Bamiyan is at once the most developed and the least developed province in Afghanistan. Here, nearly half the girls go to school – that’s way more than in Pashtun areas, like Helmand in the south. They even have a female governor – the only one on the country.
There are projects, many funded by NGOs, to train mid-wives and female teachers. The Hazara people are relatively liberal, and all the girls we spoke to were very sure that men and women were equal and they had the right to follow any profession they wanted.
But the poverty is desperate. Only four miles of tarmac road in the whole province. No mains electricity, not even in the provincial capital. Most houses have dirt floors. Children collect water from springs, loading up donkeys with jerry-cans, while women wash clothes in the streams which flow past their pale brown wattle-and-daub homes.
The governor, Habiba Sorabi, says that after five years of lobbying, at last she’s managing to attract significant donor funding. The Japanese are paying for a paved road from the provincial centre to the town of Yakawleng, while the Americans are tarmacing the road to Kabul, hopefully reducing the journey from eight to three hours. But we’re nine years into the NATO intervention in Afghanistan – how many of those years were wasted?
Govenor Sorabi says that part of the problem is that governments like the British concentrate their development aid in violent provinces like Helmand where they want to win hearts and minds.

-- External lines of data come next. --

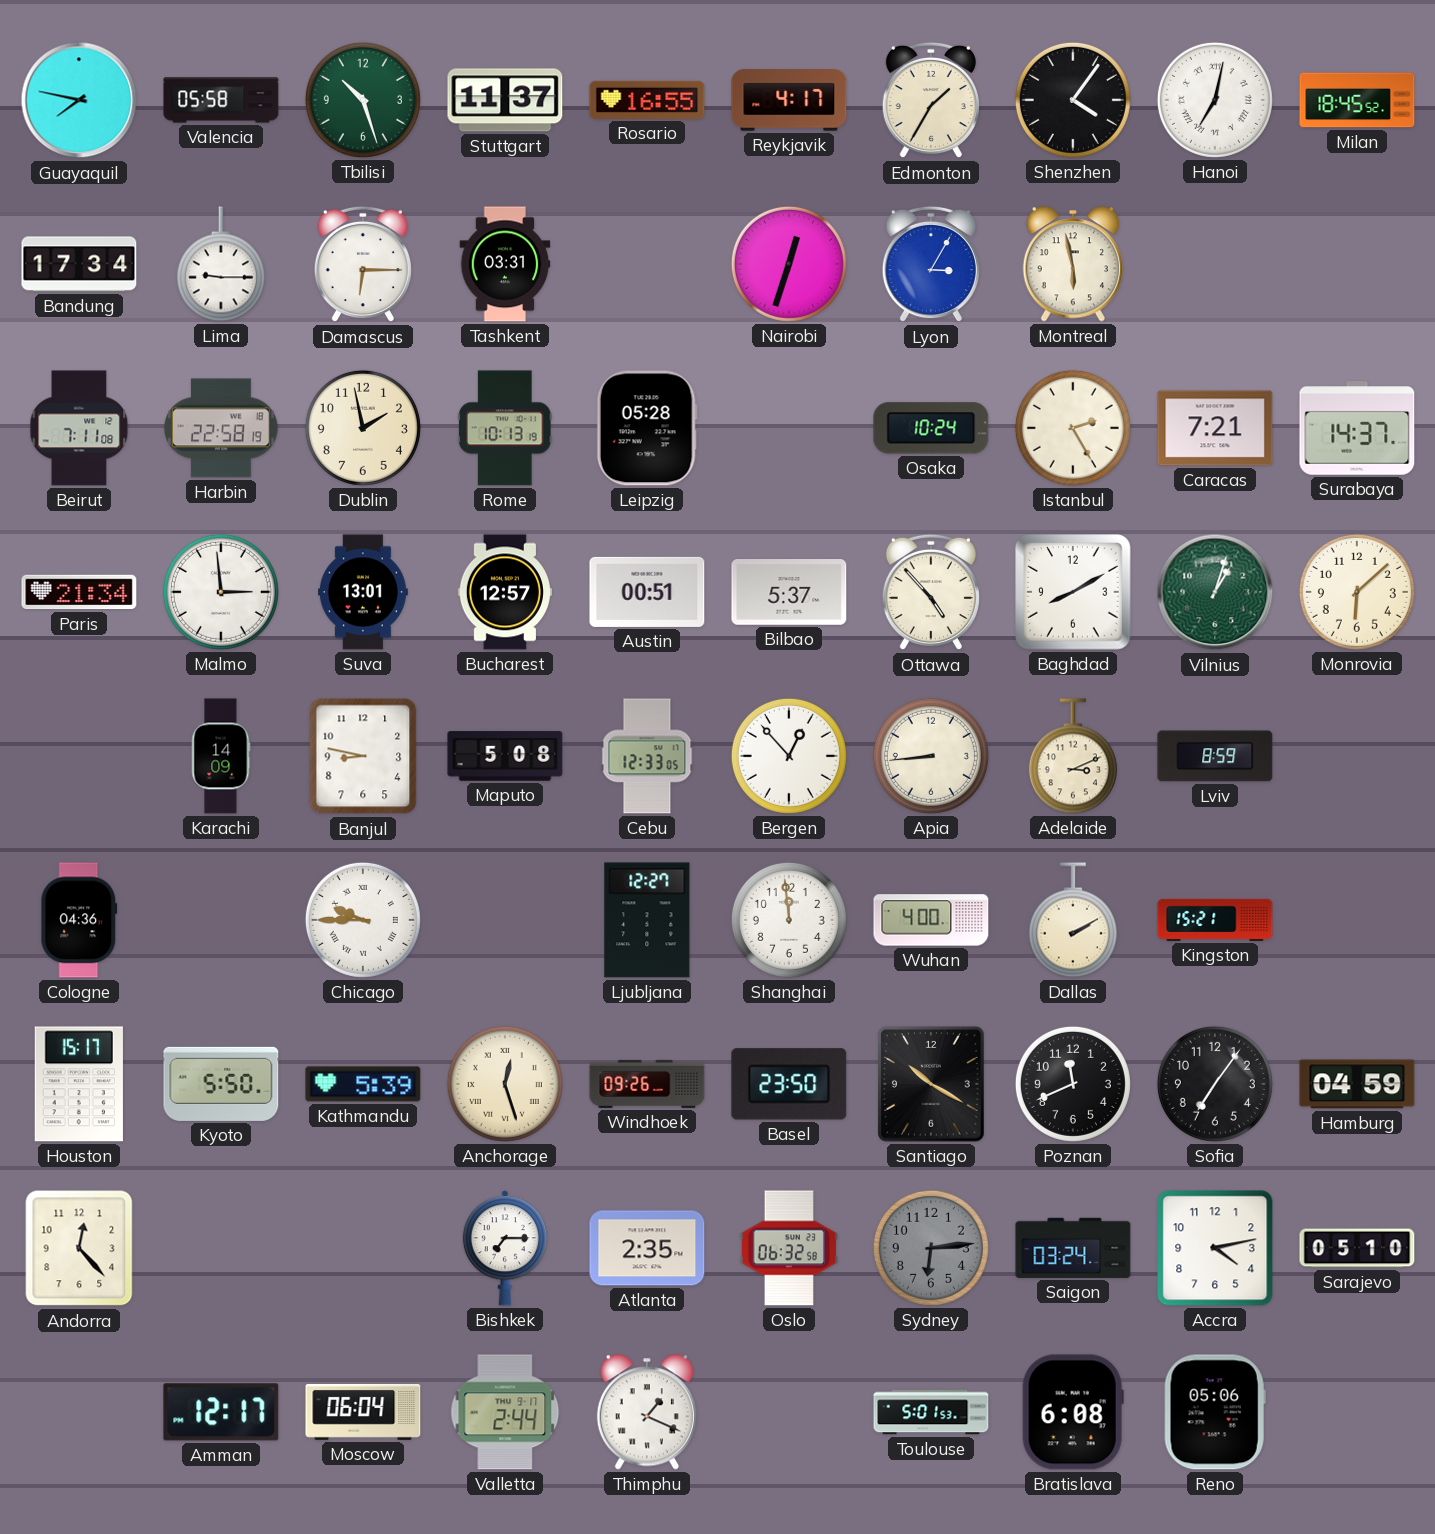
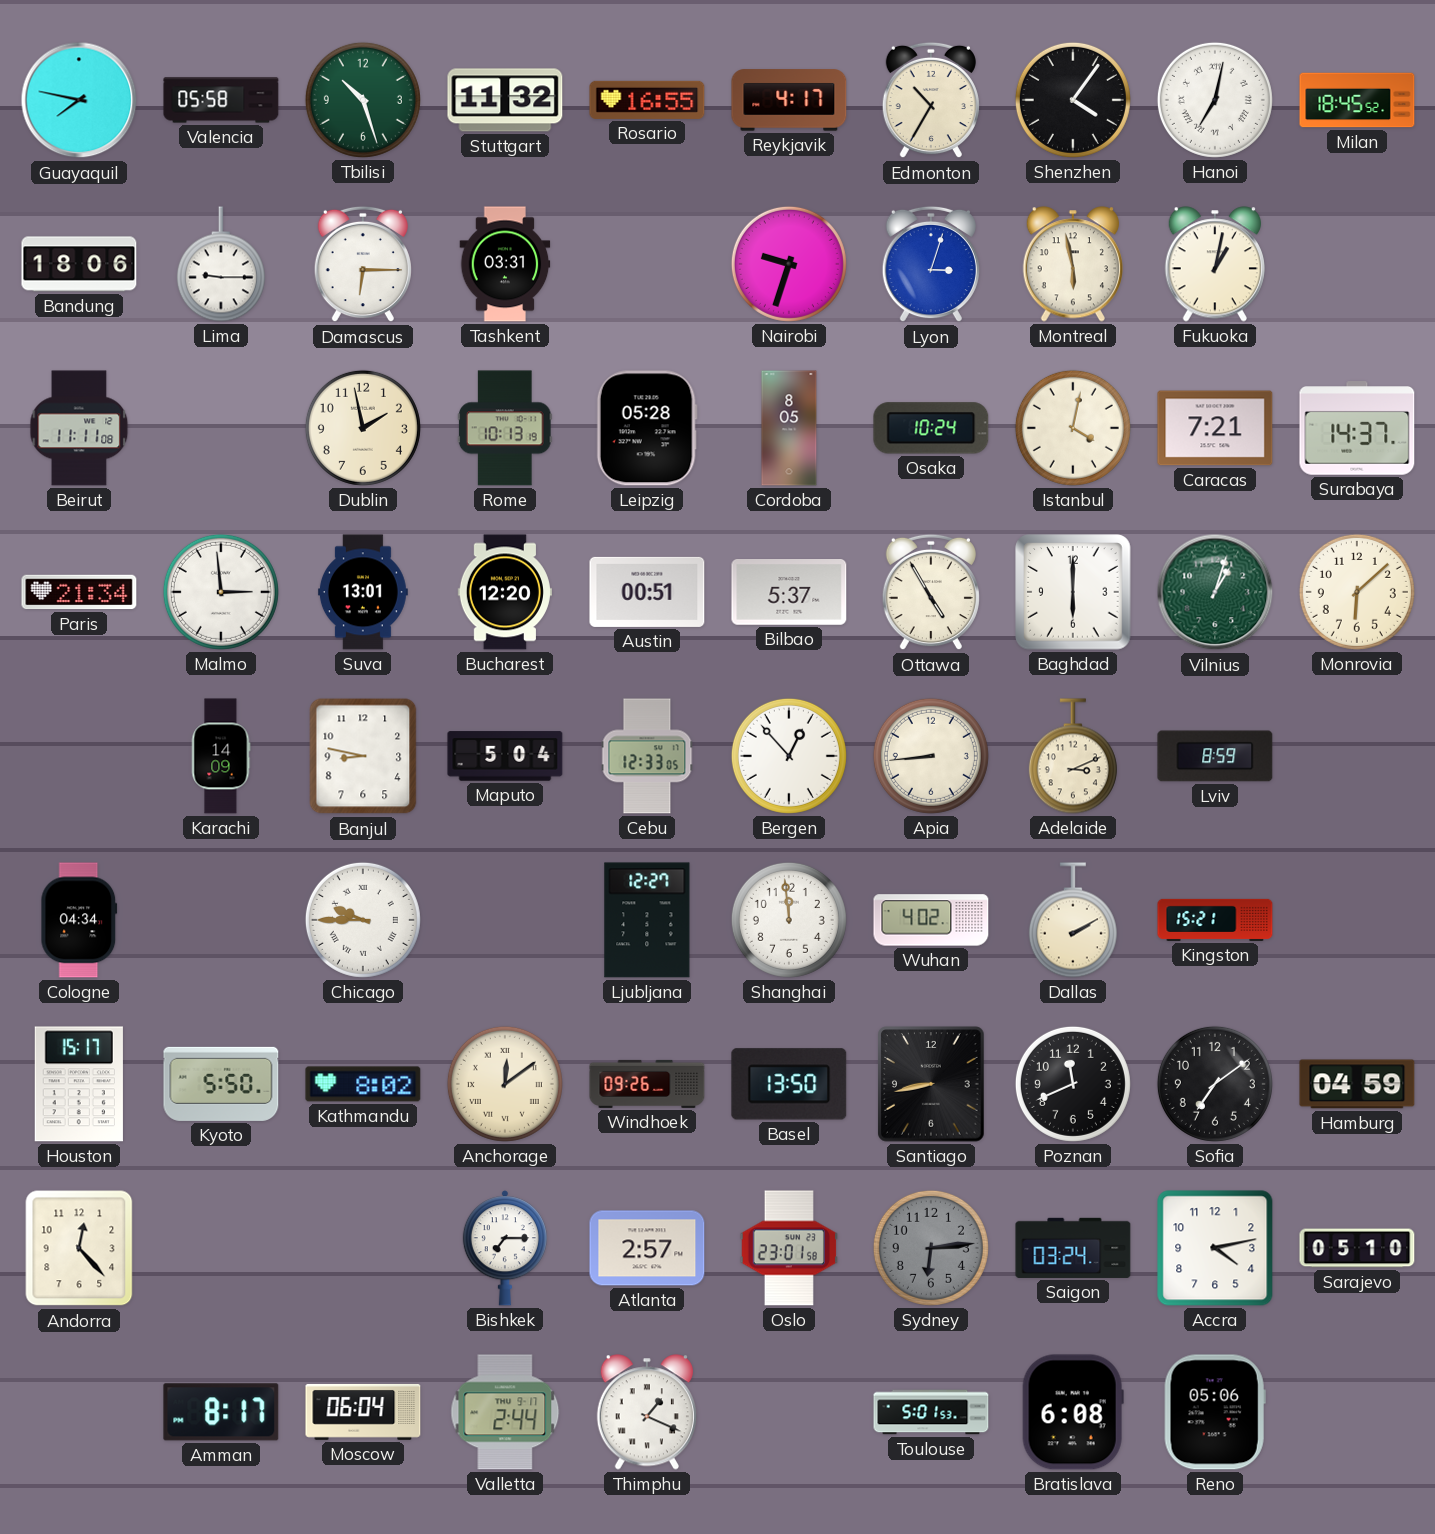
Stuttgart: 11:37 -> 11:32
Edmonton: 1:35 -> 10:35
Bandung: 17:34 -> 18:06
Nairobi: 12:33 -> 9:33
Lyon: 3:05 -> 3:03
Fukuoka: none -> 1:02
Beirut: 7:11 -> 11:11
Harbin: 22:58 -> none
Cordoba: none -> 8:05
Istanbul: 2:25 -> 4:02
Bucharest: 12:57 -> 12:20
Ottawa: 4:53 -> 4:55
Baghdad: 8:10 -> 6:00
Maputo: 5:08 -> 5:04
Cologne: 04:36 -> 04:34
Wuhan: 4:00 -> 4:02
Kathmandu: 5:39 -> 8:02
Anchorage: 12:27 -> 12:09
Basel: 23:50 -> 13:50
Santiago: 10:20 -> 8:43
Sofia: 7:06 -> 7:09
Atlanta: 2:35 -> 2:57
Oslo: 06:32 -> 23:01
Amman: 12:17 -> 8:17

In Bamiyan, the hearts and minds are already won – the Hazaras were victimised by the Taliban, so they see the foreigners as their protection. But their support for the international presence doesn’t seem to have got them very far.
The white flowers which make the countryside so beautiful are potatoes not poppies, so no need for funds to counter narcotics. As one aid worker put it cynically: “No violence, no poppies, no development.”
But I found no bitterness in Bamiyan either. Everyone we met welcomed us. We walked through the bazaar chatting to people and teasing the children – now that’s something you can’t do in most Afghan towns these days. People came rushing up to practice their faltering English. I don’t mean to sound dewy-eyed, but it was like being transported to an idealised Afghanistan, the way it could have been, or should have been.
But it isn’t of course, not beyond Bamiyan. And on the roads leading into the province there are increasingly frequent insurgent attacks. The Hazaras of Bamiyan, especially the women, are worried that they’ll be sold down the river by an international community rushing for the exit.
They know they’re easy to sacrifice in any deal with the Taliban.
So I left Bamiyan heartened by spending a little time in a beautiful part of Afghanistan, where people are working hard to overcome the legacy of conflict and neglect, but fearful for their future.